Ah. Have just heard that BA have cancelled all European flights. Hmmm. We might have Toria back, or she might spend the night at the terminal... oh to be 19 again :)
August 6th
Brain Gym
Yup, I've been on a nuv-va course, Brain Gym. Working out the ways in which one can get the left side of the brain (apparently in 80% of us that's the logical side) to communicate with the right side (the creative or gestalt side, usually). And finding that in a little group of six there are wonderful variations in who had their logic on which side, which side was dominant for eye, which for ear, which for foot / hand etc., how well the old corpus callosum was working, or even developed, and so on. Thrilling. No, really, I find that totally fascinating.

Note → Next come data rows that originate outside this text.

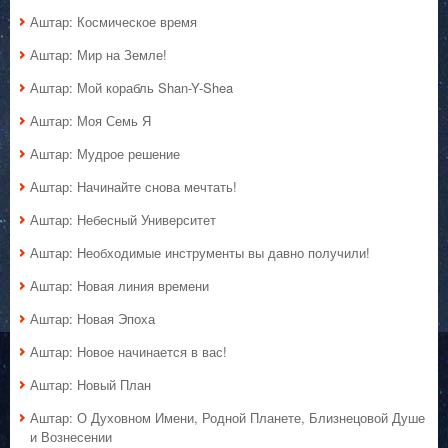
Аштар: Космическое время
Аштар: Мир на Земле!
Аштар: Мой корабль Shan-Y-Shea
Аштар: Моя Семь Я
Аштар: Мудрое решение
Аштар: Начинайте снова мечтать!
Аштар: Небесный Университет
Аштар: Необходимые инструменты вы давно получили!
Аштар: Новая линия времени
Аштар: Новая Эпоха
Аштар: Новое начинается в вас!
Аштар: Новый План
Аштар: О Духовном Имени, Родной Планете, Близнецовой Душе
и Вознесении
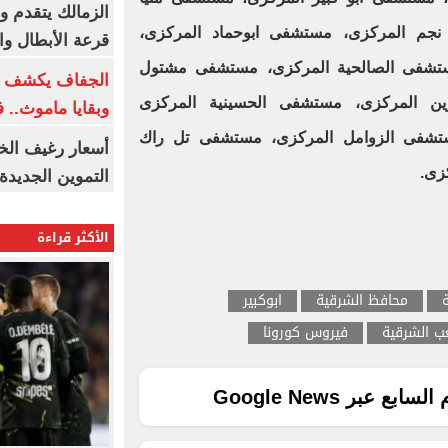
الزمالك يتقدم و
نجم المركزى، مستشفى ابوحماد المركزى،
قرعة الأبطال وال
شفى الصالحية المركزى، مستشفى مشتول
الجفاف يكشف أس
ن المركزى، مستشفى الحسينية المركزى
وبقايا ماموث.. 
تشفى الزوامل المركزى، مستشفى تل راك
أسعار رغيف الخب
زى.
التموين الجديدة
الأكثر قراءة
محافظ الشرقية
ابوكبير
عب الشرقية
فيروس كورونا
ع عبر Google News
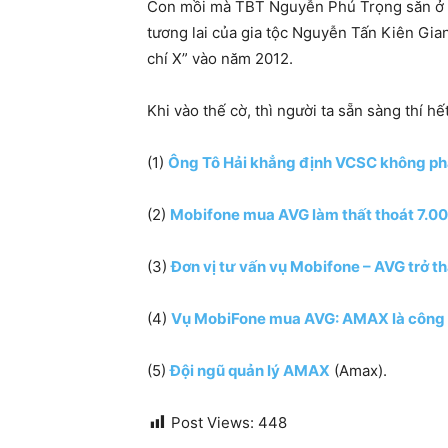
Con mồi mà TBT Nguyễn Phú Trọng săn ở đâ
tương lai của gia tộc Nguyễn Tấn Kiên Gia
chí X” vào năm 2012.
Khi vào thế cờ, thì người ta sẵn sàng thí hế
(1)
Ông Tô Hải khẳng định VCSC không phả
(2)
Mobifone mua AVG làm thất thoát 7.006
(3)
Đơn vị tư vấn vụ Mobifone – AVG trở t
(4)
Vụ MobiFone mua AVG: AMAX là công 
(5)
Đội ngũ quản lý AMAX
(Amax).
Post Views:
448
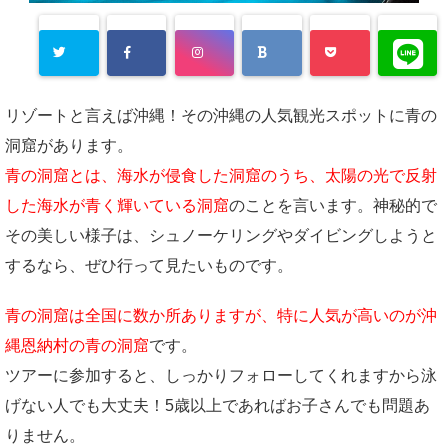
リゾートと言えば沖縄！その沖縄の人気観光スポットに青の
洞窟があります。
青の洞窟とは、海水が侵食した洞窟のうち、太陽の光で反射
した海水が青く輝いている洞窟
のことを言います。神秘的で
その美しい様子は、シュノーケリングやダイビングしようと
するなら、ぜひ行って見たいものです。
青の洞窟は全国に数か所ありますが、特に人気が高いのが沖
縄恩納村の青の洞窟
です。
ツアーに参加すると、しっかりフォローしてくれますから泳
げない人でも大丈夫！5歳以上であればお子さんでも問題あ
りません。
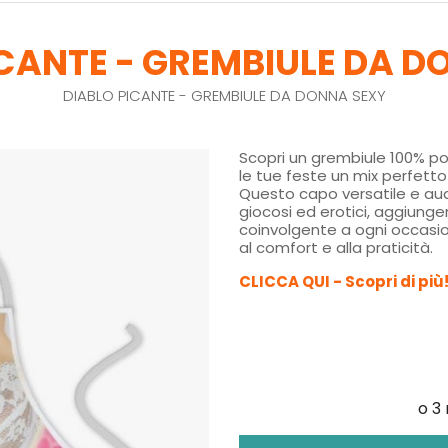
ICANTE - GREMBIULE DA D
DIABLO PICANTE - GREMBIULE DA DONNA SEXY
Scopri un grembiule 100% p
le tue feste un mix perfetto
Questo capo versatile e a
giocosi ed erotici, aggiunge
coinvolgente a ogni occasion
al comfort e alla praticità.
CLICCA QUI - Scopri di più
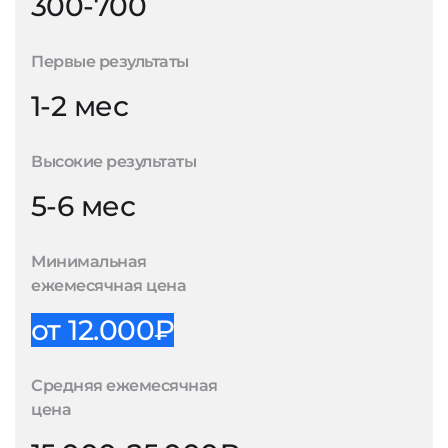
300-700
Первые результаты
1-2 мес
Высокие результаты
5-6 мес
Минимальная
ежемесячная цена
от 12.000₽
Средняя ежемесячная
цена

I found that I am almost totally gestalt / creative-brain dominant, but switch into strong logical dominance (er... some would call it domineeringnance) when threatened. A survival trait I recognize from a loooooong time back. I probably learned it the millisecond I discovered a logical braincell lurking in my as yet forming brain. Or earlier. Who would have thought?
Street Art
I found this wonderful traffic pole embelishment at
Anticraft. This is right up my street, appeals to me in some perverse way. Why on earth? Haven't a clue. I'm going to ask Knitta whether this is a movement one can join, is there an initiation photo to be made, or is this a closed shop. Hope they are nice. As in not hostile. Particularly given my wont to dive into logicality when perceiving threat. I'll let you know.
Hemp yarn update
I'm going to say it straight up: the skeins are incredibly difficult to wind from. Somehow they do not lend themselves to the usual gentle shake to free looped loopy bits, neither do they seem to have been skeined following a conventional round and round method. In fact, it seems as if I spent most of my time watching my little ball growing achingly slowly as I followed it in and out of interminable loops and changes of direction in the skein. A couple of hours got me enough to start swatching, but I'd had enough by then and did something else instead.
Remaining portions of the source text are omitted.